O Paraná ficou com o melhor desempenho dos cursos de Direito no País. Seis faculdades do Estado vão receber um selo de qualidade do Conselho Federal da Ordem dos Advogados do Brasil, que fez o estudo. O prêmio será conferido à Universidade Federal do Paraná (UFPR), Faculdade de Direito de Curitiba, Pontifícia Universidade Católica do Paraná (PUC-PR), Universidade Estadual de Maringá (UEM), Universidade Estadual de Londrina (UEL) e Faculdade Estadual de Direito do Norte Pioneiro, em Jacarezinho.
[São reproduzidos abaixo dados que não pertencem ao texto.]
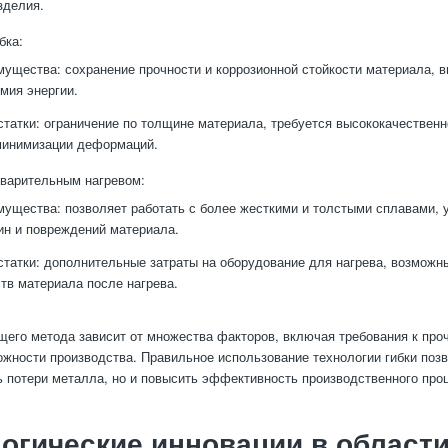
зделия.
бка:
ущества: сохранение прочности и коррозионной стойкости материала, в
мия энергии.
татки: ограничение по толщине материала, требуется высококачествен
минимизации деформаций.
дварительным нагревом:
ущества: позволяет работать с более жесткими и толстыми сплавами, 
ин и повреждений материала.
татки: дополнительные затраты на оборудование для нагрева, возможн
тв материала после нагрева.
его метода зависит от множества факторов, включая требования к проч
ожности производства. Правильное использование технологии гибки позв
 потери металла, но и повысить эффективность производственного проц
огические инновации в области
Apesar do Estado de São Paulo ter nove faculdades que também vão ganhar o selo, a técnica da comissão de ensino jurídico da OAB, Bistra Apostolova, compara que ‘‘proporcionalmente, o Paraná teve o maior número de cursos de direito recomendados pelo Conselho Federal da ordem’’. Os critérios para medir a qualidade se basearam nos resultados dos exames de admissão profissional da OAB, Provão e condições de oferta das faculdades, como o conteúdo didático-pedagógico, quadro de professores e infra-estrutura.
Em fevereiro, a nova diretoria da OAB decide se o selo de qualidade vai ter duração de um ou três anos e quando ele será entregue. Cento e setenta e seis dos 400 cursos de direito existentes no Brasil foram avaliados em dois anos de pesquisa. Apenas 52 instituições vão receber o selo, de acordo com o anúncio feito ontem em Brasília.
Nem todas as faculdades foram avaliadas porque a OAB selecionou aquelas que, além de ter alunos inscritos nos exames da instituição tivessem participado das cinco edições do Exame Nacional de Cursos, o Provão. Isso limitou o total de cursos analisados.
Bistra Apostolova diz que o selo foi criado para ajudar a população a identificar onde estão os cursos mais promissores. ‘‘Muitas pessoas ligavam para a OAB perguntando quais as faculdades com melhores condições de ensino’’, conta.
Ontem, o presidente do Superior Tribunal de Justiça (STJ), Paulo Costa Leite, sugeriu que o Ministério da Educação adote uma espécie de ‘‘quarentena’’ para novos cursos de Direito. As autorizações para o funcionamento das faculdades ficariam suspensas por um tempo determinado. ‘‘A abertura desenfreada de novos cursos fez surgir a ‘‘indústria dos canudos’, que não tem qualquer interesse na qualidade de ensino’’, afirmou.
O secretário de Ensino Superior do MEC, Antônio MacDowell, não acredita que uma ‘‘quarentena’’ ajude a solucionar o problema de qualidade das escolas de Direito. ‘‘Por que eu deveria decidir por uma ‘‘quarentena’ e suspender todas as autorizações, mesmo que chegue um projeto excelente de curso?’’, perguntou.
O secretário reconhece que as avaliações ainda devem ser melhoradas. ‘‘Os critérios podem ser mais homogêneos e até mesmo mais rigorosos’’, disse.